> _TASK DIRECTIONS_
The expected output is every line of the data exactly as shown, minus the images.

> _DATA_
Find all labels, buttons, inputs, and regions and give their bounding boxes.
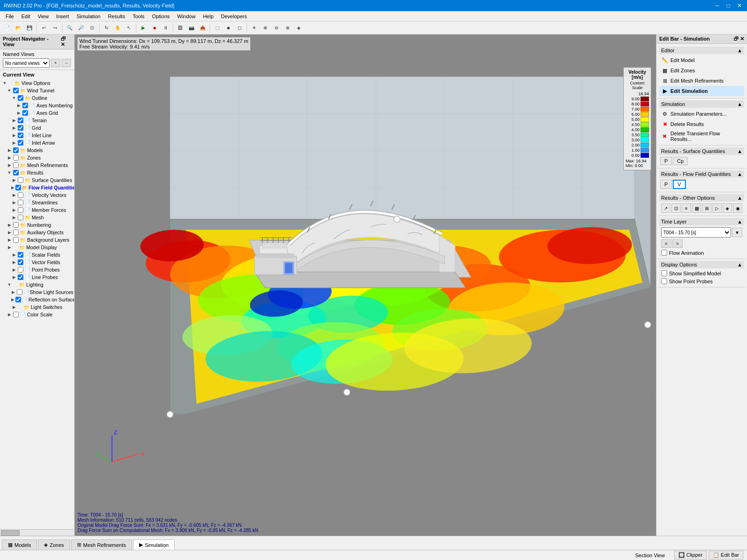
tree-expand-zones[interactable]: ▶ <box>7 155 12 161</box>
tb-fit[interactable]: ⊡ <box>87 23 97 33</box>
edit-bar-controls[interactable]: 🗗 ✕ <box>733 36 744 42</box>
menu-view[interactable]: View <box>34 13 53 20</box>
simplified-model-check[interactable] <box>661 270 667 276</box>
tb-save[interactable]: 💾 <box>24 23 35 33</box>
tree-item-reflection-on-surface[interactable]: ▶📄Reflection on Surface <box>1 296 73 303</box>
tree-check-mesh-refinements[interactable] <box>13 162 19 168</box>
tree-expand-reflection-on-surface[interactable]: ▶ <box>11 297 14 302</box>
tree-item-view-options[interactable]: ▼📁View Options <box>1 79 73 87</box>
tree-expand-view-options[interactable]: ▼ <box>2 80 7 86</box>
scene-svg[interactable]: 25,000 30,000 35,000 40,000 45,000 50,00… <box>75 35 656 536</box>
editbar-btn[interactable]: 📋 Edit Bar <box>709 551 743 560</box>
opt-btn3[interactable]: ≡ <box>682 203 691 213</box>
tree-check-results[interactable] <box>13 170 19 175</box>
tree-check-terrain[interactable] <box>18 118 23 123</box>
tree-item-grid[interactable]: ▶📄Grid <box>1 124 73 132</box>
menu-tools[interactable]: Tools <box>129 13 148 20</box>
tree-check-inlet-line[interactable] <box>18 133 23 138</box>
tree-expand-wind-tunnel[interactable]: ▼ <box>7 88 12 93</box>
tree-expand-member-forces[interactable]: ▶ <box>11 207 17 213</box>
tree-expand-scalar-fields[interactable]: ▶ <box>11 252 17 258</box>
tree-item-models[interactable]: ▶📁Models <box>1 147 73 154</box>
tree-expand-show-light-sources[interactable]: ▶ <box>11 289 16 295</box>
opt-btn8[interactable]: ◉ <box>733 203 742 213</box>
opt-btn2[interactable]: ⊡ <box>671 203 681 213</box>
tree-check-surface-quantities[interactable] <box>18 177 23 183</box>
tree-check-member-forces[interactable] <box>18 207 23 213</box>
tree-item-wind-tunnel[interactable]: ▼📁Wind Tunnel <box>1 87 73 94</box>
tree-expand-surface-quantities[interactable]: ▶ <box>11 177 17 183</box>
flow-animation-check[interactable] <box>661 250 667 256</box>
tb-transparent[interactable]: ◻ <box>234 23 245 33</box>
tree-expand-model-display[interactable]: ▶ <box>7 245 12 250</box>
tree-check-scalar-fields[interactable] <box>18 252 23 258</box>
tree-expand-point-probes[interactable]: ▶ <box>11 267 17 273</box>
opt-btn5[interactable]: ⊞ <box>702 203 712 213</box>
tb-extra3[interactable]: ⊗ <box>282 23 293 33</box>
tree-item-mesh[interactable]: ▶📁Mesh <box>1 214 73 221</box>
time-prev-btn[interactable]: < <box>661 239 671 248</box>
tb-rotate[interactable]: ↻ <box>101 23 112 33</box>
tree-item-model-display[interactable]: ▶📁Model Display <box>1 244 73 251</box>
tb-wireframe[interactable]: ⬚ <box>212 23 222 33</box>
minimize-button[interactable]: ─ <box>713 2 721 9</box>
tab-zones[interactable]: ◈ Zones <box>38 539 70 550</box>
tree-item-terrain[interactable]: ▶📄Terrain <box>1 117 73 124</box>
tree-expand-background-layers[interactable]: ▶ <box>7 237 12 243</box>
tree-expand-flow-field-quantities[interactable]: ▶ <box>11 185 14 190</box>
tree-expand-light-switches[interactable]: ▶ <box>11 304 17 310</box>
menu-results[interactable]: Results <box>104 13 129 20</box>
close-button[interactable]: ✕ <box>736 2 743 9</box>
tree-check-point-probes[interactable] <box>18 267 23 273</box>
tree-check-zones[interactable] <box>13 155 19 161</box>
tree-check-auxiliary-objects[interactable] <box>13 230 19 235</box>
tree-check-axes-grid[interactable] <box>22 110 28 116</box>
tree-expand-inlet-line[interactable]: ▶ <box>11 133 17 138</box>
tree-expand-line-probes[interactable]: ▶ <box>11 274 17 280</box>
tb-undo[interactable]: ↩ <box>39 23 49 33</box>
menu-file[interactable]: File <box>2 13 18 20</box>
tree-expand-lighting[interactable]: ▼ <box>7 282 12 287</box>
other-options-collapse[interactable]: ▲ <box>737 195 742 201</box>
tree-check-wind-tunnel[interactable] <box>13 88 19 93</box>
tree-expand-color-scale[interactable]: ▶ <box>7 312 12 317</box>
tree-check-background-layers[interactable] <box>13 237 19 243</box>
tb-snapshot[interactable]: 📷 <box>186 23 197 33</box>
tree-check-numbering[interactable] <box>13 222 19 228</box>
tree-check-color-scale[interactable] <box>13 312 19 317</box>
tab-simulation[interactable]: ▶ Simulation <box>133 539 175 550</box>
tree-item-scalar-fields[interactable]: ▶📄Scalar Fields <box>1 251 73 259</box>
tree-item-axes-numbering[interactable]: ▶📄Axes Numbering <box>1 102 73 109</box>
point-probes-check[interactable] <box>661 278 667 284</box>
time-layer-collapse[interactable]: ▲ <box>737 219 742 224</box>
tree-check-show-light-sources[interactable] <box>17 289 22 295</box>
tree-expand-models[interactable]: ▶ <box>7 147 12 153</box>
tb-new[interactable]: 📄 <box>2 23 12 33</box>
tab-models[interactable]: ▦ Models <box>2 539 37 550</box>
tree-check-outline[interactable] <box>18 95 23 101</box>
menu-window[interactable]: Window <box>174 13 199 20</box>
tree-expand-mesh[interactable]: ▶ <box>11 215 17 220</box>
tree-item-line-probes[interactable]: ▶📄Line Probes <box>1 273 73 281</box>
tb-redo[interactable]: ↪ <box>50 23 60 33</box>
tree-item-zones[interactable]: ▶📁Zones <box>1 154 73 161</box>
sim-parameters-btn[interactable]: ⚙ Simulation Parameters... <box>659 109 744 119</box>
tree-check-line-probes[interactable] <box>18 274 23 280</box>
time-next-btn[interactable]: > <box>672 239 683 248</box>
edit-zones-btn[interactable]: ▦ Edit Zones <box>659 65 744 76</box>
tree-item-velocity-vectors[interactable]: ▶📄Velocity Vectors <box>1 191 73 199</box>
tree-item-vector-fields[interactable]: ▶📄Vector Fields <box>1 259 73 266</box>
tb-extra4[interactable]: ◈ <box>294 23 304 33</box>
tree-item-flow-field-quantities[interactable]: ▶📂Flow Field Quantities <box>1 184 73 191</box>
tb-render[interactable]: 🖼 <box>175 23 185 33</box>
tree-check-velocity-vectors[interactable] <box>18 192 23 198</box>
tree-expand-outline[interactable]: ▼ <box>11 95 17 101</box>
tree-expand-velocity-vectors[interactable]: ▶ <box>11 192 17 198</box>
tb-zoom-out[interactable]: 🔎 <box>76 23 86 33</box>
tree-item-results[interactable]: ▼📁Results <box>1 169 73 176</box>
opt-btn1[interactable]: ↗ <box>661 203 670 213</box>
tree-expand-results[interactable]: ▼ <box>7 170 12 175</box>
tree-expand-axes-numbering[interactable]: ▶ <box>16 103 21 108</box>
tb-pan[interactable]: ✋ <box>113 23 123 33</box>
viewport-area[interactable]: Wind Tunnel Dimensions: Dx = 109.753 m, … <box>75 35 656 536</box>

> _RESULT OF THIS EXERCISE_
Find all labels, buttons, inputs, and regions and give their bounding boxes.
tree-expand-zones[interactable]: ▶ <box>7 155 12 161</box>
tb-fit[interactable]: ⊡ <box>87 23 97 33</box>
edit-bar-controls[interactable]: 🗗 ✕ <box>733 36 744 42</box>
menu-view[interactable]: View <box>34 13 53 20</box>
simplified-model-check[interactable] <box>661 270 667 276</box>
tb-save[interactable]: 💾 <box>24 23 35 33</box>
tree-item-reflection-on-surface[interactable]: ▶📄Reflection on Surface <box>1 296 73 303</box>
tree-check-mesh-refinements[interactable] <box>13 162 19 168</box>
tree-expand-reflection-on-surface[interactable]: ▶ <box>11 297 14 302</box>
tree-item-view-options[interactable]: ▼📁View Options <box>1 79 73 87</box>
tree-expand-view-options[interactable]: ▼ <box>2 80 7 86</box>
scene-svg[interactable]: 25,000 30,000 35,000 40,000 45,000 50,00… <box>75 35 656 536</box>
editbar-btn[interactable]: 📋 Edit Bar <box>709 551 743 560</box>
opt-btn3[interactable]: ≡ <box>682 203 691 213</box>
tree-check-results[interactable] <box>13 170 19 175</box>
tree-check-terrain[interactable] <box>18 118 23 123</box>
tree-item-grid[interactable]: ▶📄Grid <box>1 124 73 132</box>
menu-tools[interactable]: Tools <box>129 13 148 20</box>
tree-check-inlet-line[interactable] <box>18 133 23 138</box>
tree-expand-wind-tunnel[interactable]: ▼ <box>7 88 12 93</box>
tree-expand-member-forces[interactable]: ▶ <box>11 207 17 213</box>
tree-expand-scalar-fields[interactable]: ▶ <box>11 252 17 258</box>
tree-item-models[interactable]: ▶📁Models <box>1 147 73 154</box>
tree-expand-show-light-sources[interactable]: ▶ <box>11 289 16 295</box>
opt-btn8[interactable]: ◉ <box>733 203 742 213</box>
opt-btn2[interactable]: ⊡ <box>671 203 681 213</box>
tree-check-surface-quantities[interactable] <box>18 177 23 183</box>
tree-check-member-forces[interactable] <box>18 207 23 213</box>
tree-item-wind-tunnel[interactable]: ▼📁Wind Tunnel <box>1 87 73 94</box>
tree-expand-surface-quantities[interactable]: ▶ <box>11 177 17 183</box>
flow-animation-check[interactable] <box>661 250 667 256</box>
tb-transparent[interactable]: ◻ <box>234 23 245 33</box>
tree-expand-model-display[interactable]: ▶ <box>7 245 12 250</box>
tree-check-scalar-fields[interactable] <box>18 252 23 258</box>
tree-expand-point-probes[interactable]: ▶ <box>11 267 17 273</box>
opt-btn5[interactable]: ⊞ <box>702 203 712 213</box>
tb-extra3[interactable]: ⊗ <box>282 23 293 33</box>
tree-item-mesh[interactable]: ▶📁Mesh <box>1 214 73 221</box>
time-prev-btn[interactable]: < <box>661 239 671 248</box>
tb-rotate[interactable]: ↻ <box>101 23 112 33</box>
tree-item-model-display[interactable]: ▶📁Model Display <box>1 244 73 251</box>
tb-wireframe[interactable]: ⬚ <box>212 23 222 33</box>
minimize-button[interactable]: ─ <box>713 2 721 9</box>
tab-zones[interactable]: ◈ Zones <box>38 539 70 550</box>
tree-item-terrain[interactable]: ▶📄Terrain <box>1 117 73 124</box>
tree-expand-background-layers[interactable]: ▶ <box>7 237 12 243</box>
tree-expand-flow-field-quantities[interactable]: ▶ <box>11 185 14 190</box>
tree-expand-light-switches[interactable]: ▶ <box>11 304 17 310</box>
menu-results[interactable]: Results <box>104 13 129 20</box>
close-button[interactable]: ✕ <box>736 2 743 9</box>
tree-check-point-probes[interactable] <box>18 267 23 273</box>
tree-check-zones[interactable] <box>13 155 19 161</box>
tree-check-auxiliary-objects[interactable] <box>13 230 19 235</box>
tree-check-axes-grid[interactable] <box>22 110 28 116</box>
tree-expand-inlet-line[interactable]: ▶ <box>11 133 17 138</box>
tree-expand-line-probes[interactable]: ▶ <box>11 274 17 280</box>
tb-undo[interactable]: ↩ <box>39 23 49 33</box>
menu-file[interactable]: File <box>2 13 18 20</box>
tree-expand-lighting[interactable]: ▼ <box>7 282 12 287</box>
other-options-collapse[interactable]: ▲ <box>737 195 742 201</box>
tree-check-wind-tunnel[interactable] <box>13 88 19 93</box>
tree-expand-color-scale[interactable]: ▶ <box>7 312 12 317</box>
tree-check-background-layers[interactable] <box>13 237 19 243</box>
tb-snapshot[interactable]: 📷 <box>186 23 197 33</box>
tree-check-numbering[interactable] <box>13 222 19 228</box>
tree-check-color-scale[interactable] <box>13 312 19 317</box>
tab-simulation[interactable]: ▶ Simulation <box>133 539 175 550</box>
tree-item-scalar-fields[interactable]: ▶📄Scalar Fields <box>1 251 73 259</box>
tree-item-axes-numbering[interactable]: ▶📄Axes Numbering <box>1 102 73 109</box>
point-probes-check[interactable] <box>661 278 667 284</box>
time-layer-collapse[interactable]: ▲ <box>737 219 742 224</box>
tree-check-show-light-sources[interactable] <box>17 289 22 295</box>
tree-expand-models[interactable]: ▶ <box>7 147 12 153</box>
tb-new[interactable]: 📄 <box>2 23 12 33</box>
tab-models[interactable]: ▦ Models <box>2 539 37 550</box>
tree-check-outline[interactable] <box>18 95 23 101</box>
menu-window[interactable]: Window <box>174 13 199 20</box>
tree-expand-mesh[interactable]: ▶ <box>11 215 17 220</box>
tree-item-line-probes[interactable]: ▶📄Line Probes <box>1 273 73 281</box>
tb-redo[interactable]: ↪ <box>50 23 60 33</box>
tree-item-zones[interactable]: ▶📁Zones <box>1 154 73 161</box>
sim-parameters-btn[interactable]: ⚙ Simulation Parameters... <box>659 109 744 119</box>
tree-check-line-probes[interactable] <box>18 274 23 280</box>
time-next-btn[interactable]: > <box>672 239 683 248</box>
edit-zones-btn[interactable]: ▦ Edit Zones <box>659 65 744 76</box>
tree-item-velocity-vectors[interactable]: ▶📄Velocity Vectors <box>1 191 73 199</box>
tree-item-vector-fields[interactable]: ▶📄Vector Fields <box>1 259 73 266</box>
tb-extra4[interactable]: ◈ <box>294 23 304 33</box>
tree-item-flow-field-quantities[interactable]: ▶📂Flow Field Quantities <box>1 184 73 191</box>
tb-render[interactable]: 🖼 <box>175 23 185 33</box>
tree-check-velocity-vectors[interactable] <box>18 192 23 198</box>
tree-expand-outline[interactable]: ▼ <box>11 95 17 101</box>
tree-expand-velocity-vectors[interactable]: ▶ <box>11 192 17 198</box>
tb-zoom-out[interactable]: 🔎 <box>76 23 86 33</box>
tree-item-results[interactable]: ▼📁Results <box>1 169 73 176</box>
opt-btn1[interactable]: ↗ <box>661 203 670 213</box>
tree-expand-results[interactable]: ▼ <box>7 170 12 175</box>
tree-expand-axes-numbering[interactable]: ▶ <box>16 103 21 108</box>
tb-pan[interactable]: ✋ <box>113 23 123 33</box>
viewport-area[interactable]: Wind Tunnel Dimensions: Dx = 109.753 m, … <box>75 35 656 536</box>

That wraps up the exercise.